June 20 is World Refugee Day, and my thirty-third birthday. For the world’s 22 million refugees, their “special day” is an arbitrary holiday, but so is my birthday. Somalis don’t generally keep track of birthdays—you are born, you die, and in between is herding animals—although my mother knows she was born on the same day as her favorite camel, Daraanle. I know I was born in Mogadishu in 1985, six years before the start of the terrible civil wars. Seven years before my father disappeared. Eight years before digging the grave for my own baby sister, dead of starvation.
When I escaped Somalia in 2011, I was being recruited by the radical Islamist group al-Shabaab, who wanted to train me to kill infidels and enforce Sharia law. I had no qualifications for this career other than being a young man—by then I was too old to dig graves which was children’s work—but it was the only employment available at the time.
When I won the U.S. Diversity Visa Lottery and got my green card, American officials said I needed a date of birth. So I picked a day in the middle of the year that was easy to remember. I was so lucky to win that lottery, and to choose my own birthday.
But the luckiest people are those who get to be born in free and peaceful countries. And it is definitely luck, since even people who can choose their birthday can’t choose where to be born. To escape the lottery of my birth and a one-way ticket to jihadi martyrdom, I fled to Nairobi, where I lived illegally in a tiny room with my brother. Every day the police would march through our neighborhood, rounding up Somalis and trucking them off to the UN refugee camps in the Kenyan desert. There nearly a quarter million Somalis live in makeshift slums with meager food rations, no work and constant violence from terrorists and gangs. Several generations have been born and raised there.

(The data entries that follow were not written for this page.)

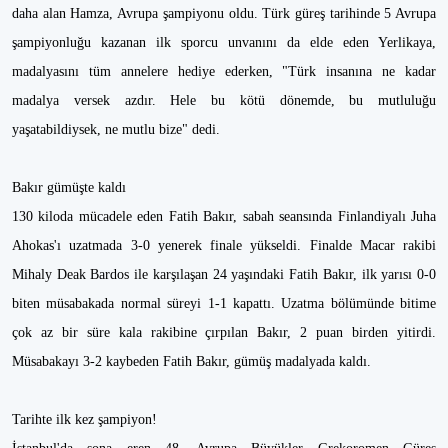
daha alan Hamza, Avrupa şampiyonu oldu. Türk güreş tarihinde 5 Avrupa
şampiyonluğu kazanan ilk sporcu unvanını da elde eden Yerlikaya,
madalyasını tüm annelere hediye ederken, "Türk insanına ne kadar
madalya versek azdır. Hele bu kötü dönemde, bu mutluluğu
yaşatabildiysek, ne mutlu bize" dedi.
Bakır gümüşte kaldı
130 kiloda mücadele eden Fatih Bakır, sabah seansında Finlandiyalı Juha
Ahokas'ı uzatmada 3-0 yenerek finale yükseldi. Finalde Macar rakibi
Mihaly Deak Bardos ile karşılaşan 24 yaşındaki Fatih Bakır, ilk yarısı 0-0
biten müsabakada normal süreyi 1-1 kapattı. Uzatma bölümünde bitime
çok az bir süre kala rakibine çırpılan Bakır, 2 puan birden yitirdi.
Müsabakayı 3-2 kaybeden Fatih Bakır, gümüş madalyada kaldı.
Tarihte ilk kez şampiyon!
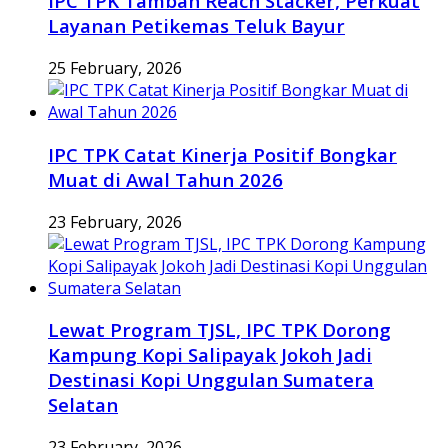
IPC TPK Tambah Reach Stacker, Perkuat
Layanan Petikemas Teluk Bayur
25 February, 2026
IPC TPK Catat Kinerja Positif Bongkar
Muat di Awal Tahun 2026
23 February, 2026
Lewat Program TJSL, IPC TPK Dorong
Kampung Kopi Salipayak Jokoh Jadi
Destinasi Kopi Unggulan Sumatera
Selatan
23 February, 2026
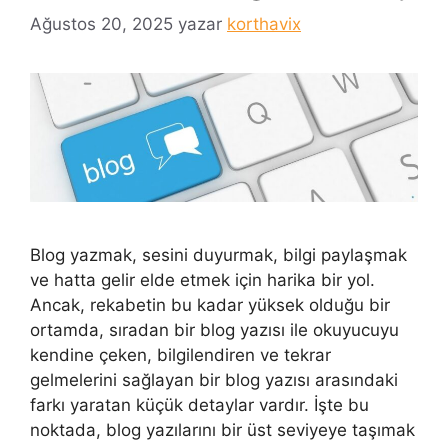
Ağustos 20, 2025
yazar
korthavix
Blog yazmak, sesini duyurmak, bilgi paylaşmak
ve hatta gelir elde etmek için harika bir yol.
Ancak, rekabetin bu kadar yüksek olduğu bir
ortamda, sıradan bir blog yazısı ile okuyucuyu
kendine çeken, bilgilendiren ve tekrar
gelmelerini sağlayan bir blog yazısı arasındaki
farkı yaratan küçük detaylar vardır. İşte bu
noktada, blog yazılarını bir üst seviyeye taşımak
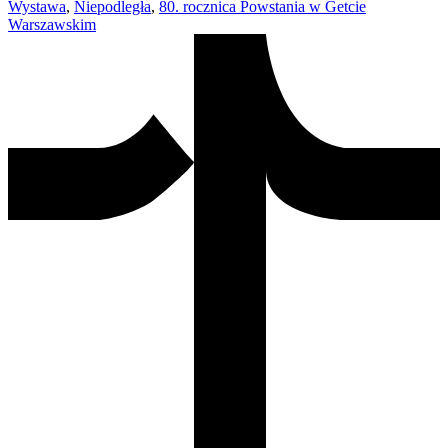
Wystawa
,
Niepodległa
,
80. rocznica Powstania w Getcie
Warszawskim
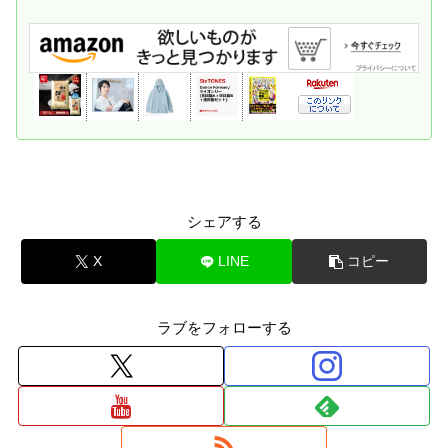
シェアする
X
LINE
コピー
ラブをフォローする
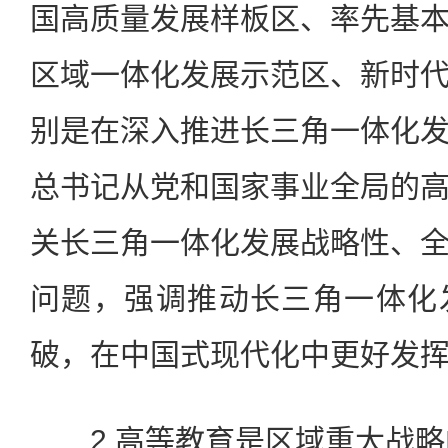
国高质量发展样板区、率先基
区域一体化发展示范区、新时
别是在深入推进长三角一体化
总书记从党和国家事业全局的
关长三角一体化发展战略性、
问题，强调推动长三角一体化
破，在中国式现代化中更好发
2.高等教育是区域重大战略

My brother and I swore we would never go to those camps; we would take our chances on the streets of Nairobi, while studying at a local college and applying for every type of visa we could find. We sold socks on the street to buy food, and risked police roundups and bombs every time we boarded a bus to school.
What kept us going was America.
America was the place I dreamed about—quite literally, every night. I learned English from Arnold Schwarzenegger, himself an American immigrant, watching his movies in a video shack in Mogadishu. Until al-Shabaab blew up that shack and imprisoned its owner, movies like The Terminator were my escape from the real-life bloody chaos of my childhood on the streets.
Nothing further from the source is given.